Мне едва удалось сдержать вздох облегчения. Он уезжает. Спасибо, Господи.
– Хорошо.
– Я переезжаю не один.
– Я так и думала, – кивнула я.
– Послушай, Сара Грейс…
Я жестом остановила его. Мне не хотелось слушать его оправдания и неискренние извинения.
– Что сделано, то сделано.
– Я просто хотел сказать, что нам не обязательно разводиться со скандалом. Даю тебе слово, что не стану ничего у тебя отбирать по суду. Могут возникнуть некоторые проблемы с моим трастовым фондом, но мы все уладим.
Я решила умолчать о том, что не слишком доверяла его слову и что скандал уже состоялся.
– Мне не нужен твой трастовый фонд, Флетч. Честно говоря, мне вообще… – я осеклась. Поначалу я хотела сказать, что мне вообще ничего от него не нужно. У меня были собственные деньги. И собственный бизнес. Я просто хотела поскорее покончить со всем, чтобы нас ничего больше не связывало. Но сидя на парадном крыльце и осознавая, что дом нас подслушивает, я внезапно поняла, что есть кое-что, чего я все-таки хочу. – Единственное, что мне нужно, – это дом. Вот и все.
Дом за моей спиной вздохнул с облегчением, и я поняла, что приняла правильное решение. Конечно, навсегда я тут не останусь. С этим домом связано слишком много дурных воспоминаний. Но можно будет пожить тут, пока все не уляжется, а потом найти для него новых жильцов. Какую-нибудь милую счастливую семью. С собакой. Нет, с двумя собаками.
Выгнать из дома тоску и впустить в него счастье. Забавно, что я собиралась поступить так с домом Бишопов, но оказалось, что моему собственному это тоже было нужно. Может, даже в большей степени.
– Ты серьезно? – спросил он. – И все?
Я отлично понимала, почему Флетч так ошарашен. Дом был лишь каплей в море его капитала. А учитывая, что это он мне изменял, к тому же у меня было видео с доказательствами его пьянства и агрессивного поведения, я при разводе могла бы получить половину его имущества. А может, и больше.

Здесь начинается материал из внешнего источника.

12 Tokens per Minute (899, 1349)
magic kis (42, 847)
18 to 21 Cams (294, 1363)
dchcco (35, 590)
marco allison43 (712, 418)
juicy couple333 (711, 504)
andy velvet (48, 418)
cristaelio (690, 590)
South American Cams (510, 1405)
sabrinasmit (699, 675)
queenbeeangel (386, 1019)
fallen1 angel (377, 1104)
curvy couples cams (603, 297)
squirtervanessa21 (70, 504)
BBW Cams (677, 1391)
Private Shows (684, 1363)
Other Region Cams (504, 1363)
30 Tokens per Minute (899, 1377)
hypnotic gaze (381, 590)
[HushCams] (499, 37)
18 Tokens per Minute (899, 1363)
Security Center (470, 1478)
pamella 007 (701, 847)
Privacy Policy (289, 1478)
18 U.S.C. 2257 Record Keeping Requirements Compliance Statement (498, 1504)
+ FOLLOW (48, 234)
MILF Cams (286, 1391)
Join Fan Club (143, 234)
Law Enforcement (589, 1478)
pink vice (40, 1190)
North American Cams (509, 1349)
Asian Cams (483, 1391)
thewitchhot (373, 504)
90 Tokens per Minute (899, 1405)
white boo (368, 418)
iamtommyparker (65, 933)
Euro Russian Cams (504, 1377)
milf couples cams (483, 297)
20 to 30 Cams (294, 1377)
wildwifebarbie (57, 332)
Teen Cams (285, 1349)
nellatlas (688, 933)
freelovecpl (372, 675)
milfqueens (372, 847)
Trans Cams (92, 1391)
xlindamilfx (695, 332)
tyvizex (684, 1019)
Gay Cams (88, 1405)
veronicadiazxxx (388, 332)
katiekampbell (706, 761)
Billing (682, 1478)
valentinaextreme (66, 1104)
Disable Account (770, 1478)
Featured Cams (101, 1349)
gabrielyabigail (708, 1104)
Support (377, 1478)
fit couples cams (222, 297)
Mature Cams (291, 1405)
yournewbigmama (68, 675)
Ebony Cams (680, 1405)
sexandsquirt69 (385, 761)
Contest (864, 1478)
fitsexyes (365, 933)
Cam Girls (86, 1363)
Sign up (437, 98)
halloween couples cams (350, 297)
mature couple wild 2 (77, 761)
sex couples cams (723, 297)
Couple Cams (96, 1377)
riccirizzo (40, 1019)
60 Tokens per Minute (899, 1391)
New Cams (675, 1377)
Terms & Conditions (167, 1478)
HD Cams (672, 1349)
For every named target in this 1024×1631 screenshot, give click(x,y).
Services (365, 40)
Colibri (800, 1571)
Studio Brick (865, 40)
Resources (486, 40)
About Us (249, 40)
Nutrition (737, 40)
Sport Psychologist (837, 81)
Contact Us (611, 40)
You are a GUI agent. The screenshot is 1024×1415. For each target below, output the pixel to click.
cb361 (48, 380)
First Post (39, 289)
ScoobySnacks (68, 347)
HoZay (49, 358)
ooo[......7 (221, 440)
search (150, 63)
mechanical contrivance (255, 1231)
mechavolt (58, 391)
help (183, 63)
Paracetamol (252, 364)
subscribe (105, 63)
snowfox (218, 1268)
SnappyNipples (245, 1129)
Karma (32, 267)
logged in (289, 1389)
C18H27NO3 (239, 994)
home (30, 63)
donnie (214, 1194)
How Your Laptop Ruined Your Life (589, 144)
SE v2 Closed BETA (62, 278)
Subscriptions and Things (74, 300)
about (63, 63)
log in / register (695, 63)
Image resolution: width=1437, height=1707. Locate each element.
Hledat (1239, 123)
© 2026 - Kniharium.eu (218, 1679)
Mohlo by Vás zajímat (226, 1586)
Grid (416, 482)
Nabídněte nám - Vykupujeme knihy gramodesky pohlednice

– Ты оставляешь мне дом, и мы расходимся в разные стороны.
– Отлично. Меня все устраивает. – Он поднялся на ноги и обернулся на дом. – Я только хотел бы забрать кое-что из мебели, но это все равно сейчас не получится. Устроюсь на новом месте и пришлю за вещами. И кстати, я не смог найти дедушкины бокалы – ты их уже упаковала?
– Нет, – покачала я головой, стараясь не выдать себя.
– Куда же они запропастились?
Я пожала плечами.
– Не знаю. Если найду, напишу тебе.
Флетч, упершись языком в щеку, уставился на меня. Повисла неловкая пауза, а затем он сказал:
– Мой адвокат свяжется с твоим. Раз у нас друг к другу претензий нет, много времени на развод не уйдет. Месяц-два от силы. Но ты ведь уже в курсе, как быстро можно развестись, верно?
Я встала и прислонилась к колонне крыльца. С меня было довольно этих игр.
– Ага. А еще знаю, каково это – быть безумно влюбленной. К несчастью, узнала я это не с тобой.
Сердито раздув ноздри, Флетч развернулся и зашагал прочь по дорожке. Он распахнул дверцу машины и оглянулся на меня. Пару секунд просто молча смотрел, а затем сел в автомобиль и захлопнул дверь.
Меня это вполне устраивало. Говорить нам больше было не о чем.
Глядя вслед уезжающей машине, я от души надеялась, что Флетч – хотя бы ради будущего ребенка – сумеет оставить здесь, в Баттонвуде, мрачное наследие своей семьи и собственных демонов, разбитых вместе с хрустальными бокалами.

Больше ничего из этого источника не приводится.